Question

The deep color produced when iodine is dissolved in a solution of potassium iodide is caused by the presence of:
(a)- $I_2$
(b)- $I^{-}$
(c)- ${I_3}^{-}$
(d)- ${I_2}^{-}$

Answer 1

Hint: Halogens are sparingly soluble in water but when they are dissolved in organic solvents they give colored solutions. When iodine is dissolved in a solution of potassium iodide there is a formation of potassium triiodide.

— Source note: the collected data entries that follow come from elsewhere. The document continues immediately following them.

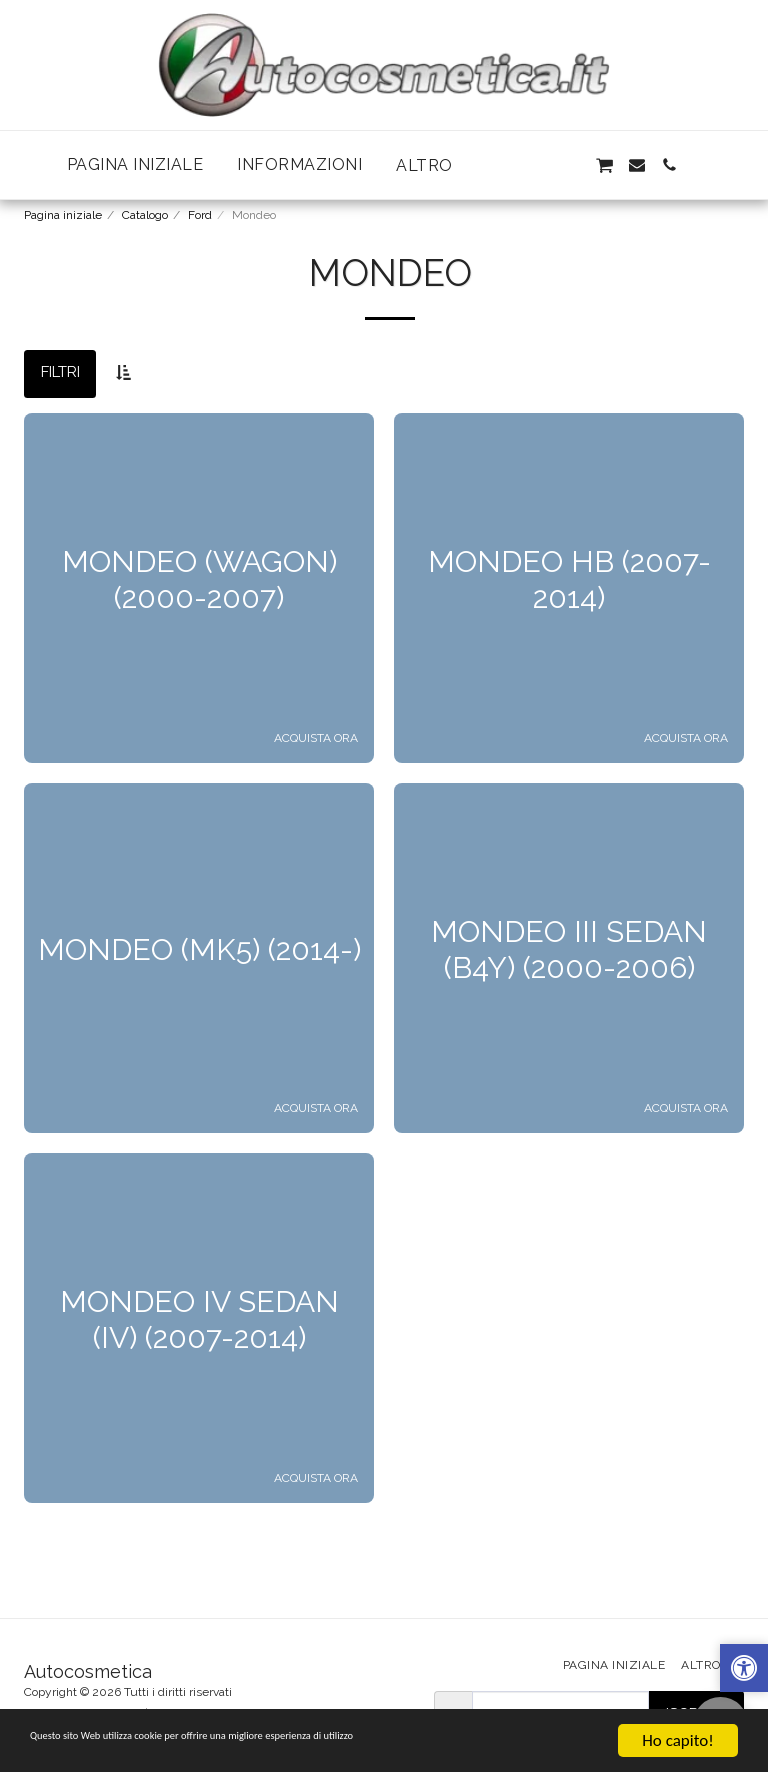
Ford (200, 215)
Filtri (60, 372)
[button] (539, 165)
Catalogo (145, 215)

Complete step by step answer:
Iodine is an element of group 17. Some elements of group 17 give a colored solution when dissolved in organic solvents.
Fluorine and chlorine do not react with water. Bromine and iodine are very less soluble in water, but they become soluble in many organic solvents such as carbon disulfide, carbon tetrachloride, chloroform, and hydrocarbons such as benzene, hexane, etc to give a colored solution.
As the iodine is not very soluble in water, it is dissolved in the water in the presence of potassium iodide ($KI$). This leads to a formation of a potassium triiodide complex which is soluble and gives an intense blue-black color. The reaction is given below:
$KI+I_2\to K{I}_3$

The ionic form of potassium triiodide is:
$K{I}_3\rightleftharpoons K^{+}+{I_3}^{-}$

The formation of blue-black intense is used to check the starch in the compound. If starch is present then the color will be intense blue-black and if starch is not present then the color remains yellow or orange.
So, the intense color is due to the presence of triiodide ion (${I_3}^{-}$).
So, the correct answer is “Option C”.

Note: When iodine is dissolved in ethanol it gives a brown solution. When the iodine is dissolved in a carbon tetrachloride solution it gives the violet solution. So as we can see it gives different colours for different solutions.